(Items from a dataset)

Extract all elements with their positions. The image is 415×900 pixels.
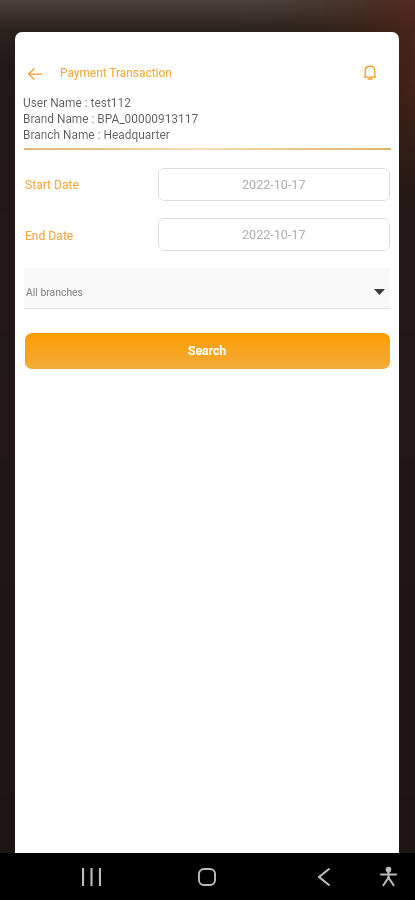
staticText: 2022-10-17: [242, 227, 306, 242]
staticText: Brand Name : BPA_00000913117: [23, 112, 199, 126]
staticText: Search: [188, 344, 227, 358]
button[interactable]: Back: [300, 853, 348, 900]
staticText: End Date: [25, 229, 74, 243]
staticText: All branches: [26, 286, 83, 298]
staticText: Start Date: [25, 178, 79, 192]
button[interactable]: Recent apps: [67, 853, 115, 900]
button[interactable]: Accessibility: [364, 853, 412, 900]
button[interactable]: Notifications: [357, 59, 383, 85]
button[interactable]: Back: [22, 61, 48, 87]
staticText: User Name : test112: [23, 96, 131, 110]
button[interactable]: All branches: [24, 268, 390, 308]
staticText: 2022-10-17: [242, 177, 306, 192]
staticText: Branch Name : Headquarter: [23, 128, 170, 142]
button[interactable]: 2022-10-17: [158, 218, 390, 251]
button[interactable]: Search: [25, 333, 390, 369]
staticText: Payment Transaction: [60, 66, 172, 80]
button[interactable]: Home: [183, 853, 231, 900]
button[interactable]: 2022-10-17: [158, 168, 390, 201]
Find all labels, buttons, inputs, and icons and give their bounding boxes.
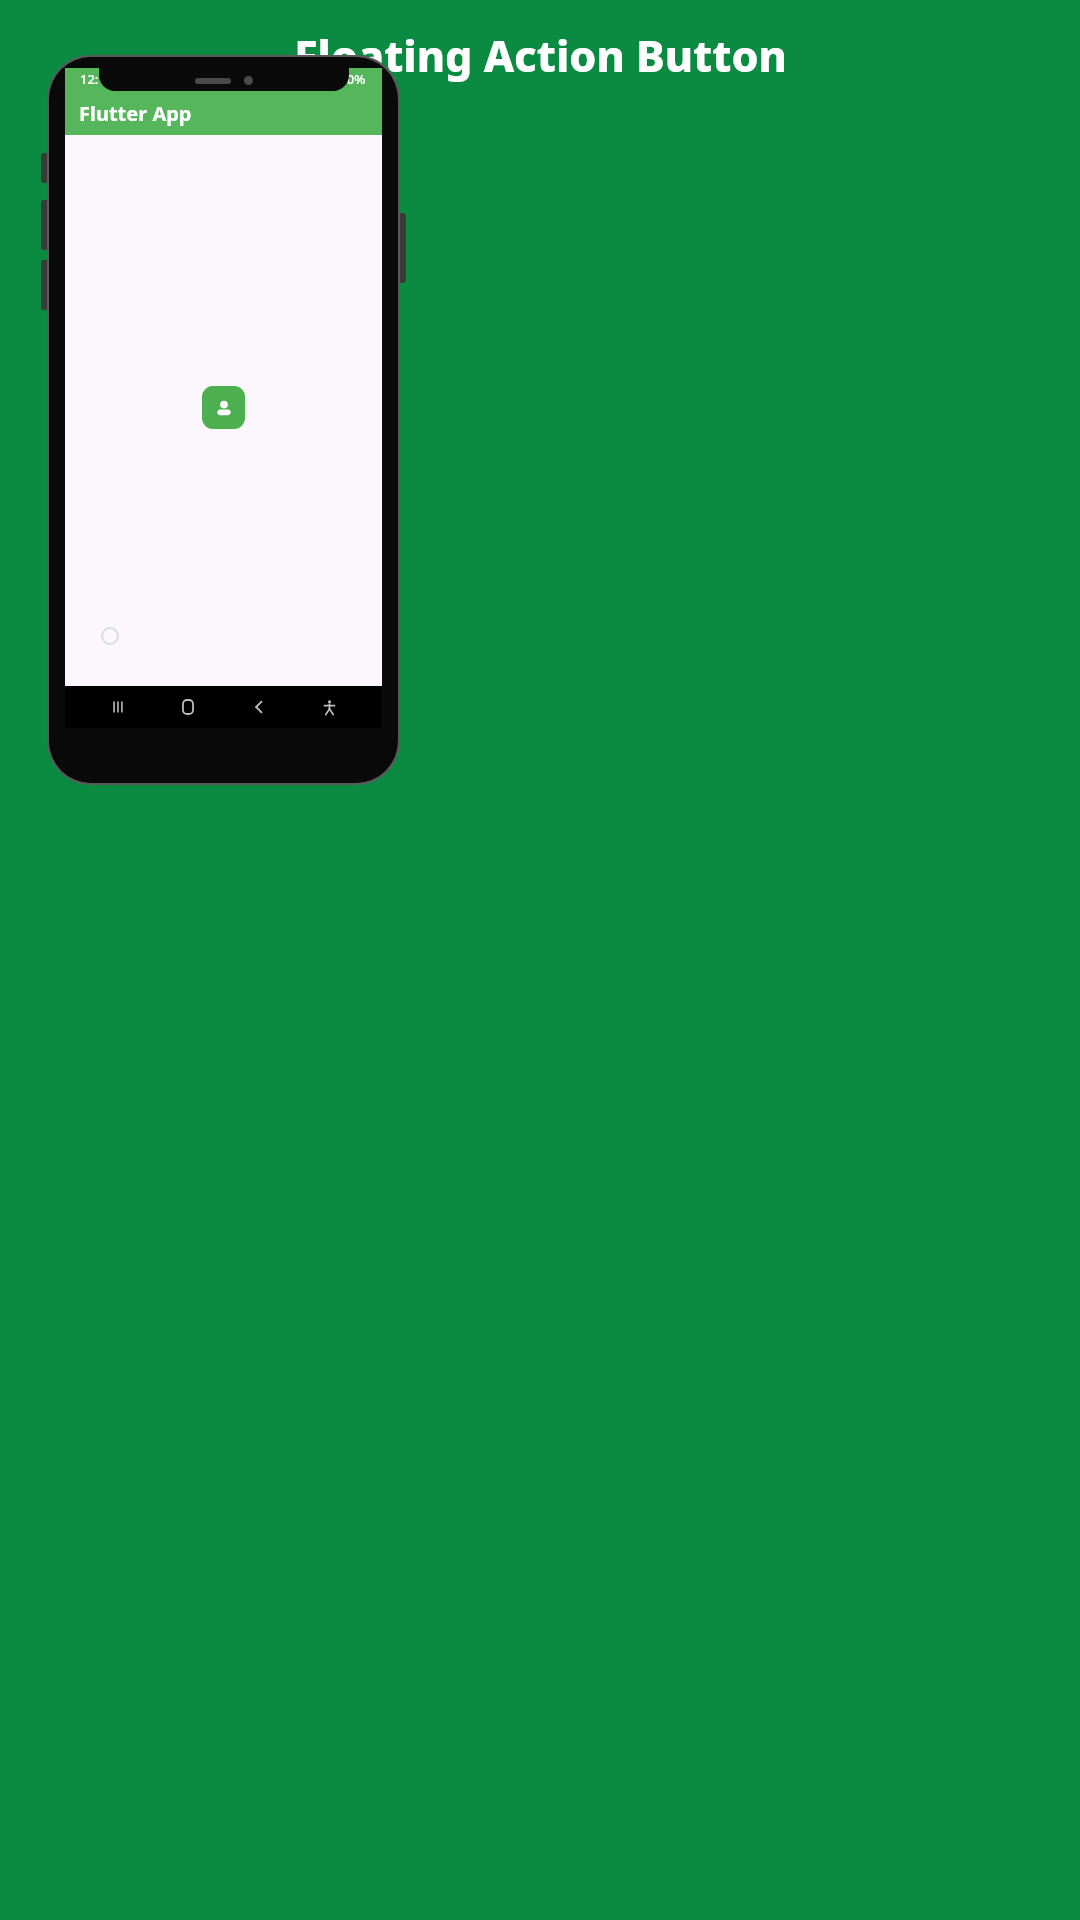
staticText: Flutter App xyxy=(79,100,192,127)
button[interactable]: Recents xyxy=(100,689,136,725)
button[interactable]: Back xyxy=(241,689,277,725)
button[interactable]: Add person xyxy=(202,386,245,429)
staticText: 12:11 xyxy=(80,70,114,88)
staticText: Floating Action Button xyxy=(294,26,787,85)
button[interactable]: Home xyxy=(170,689,206,725)
staticText: 100% xyxy=(332,70,366,88)
button[interactable]: Accessibility xyxy=(311,689,347,725)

## Description of the task
The expected output is every line of the records in which the string "Accessibility" appears.

## Answer section
button[interactable]: Accessibility: [364, 853, 412, 900]
button[interactable]: Accessibility xyxy=(311,689,347,725)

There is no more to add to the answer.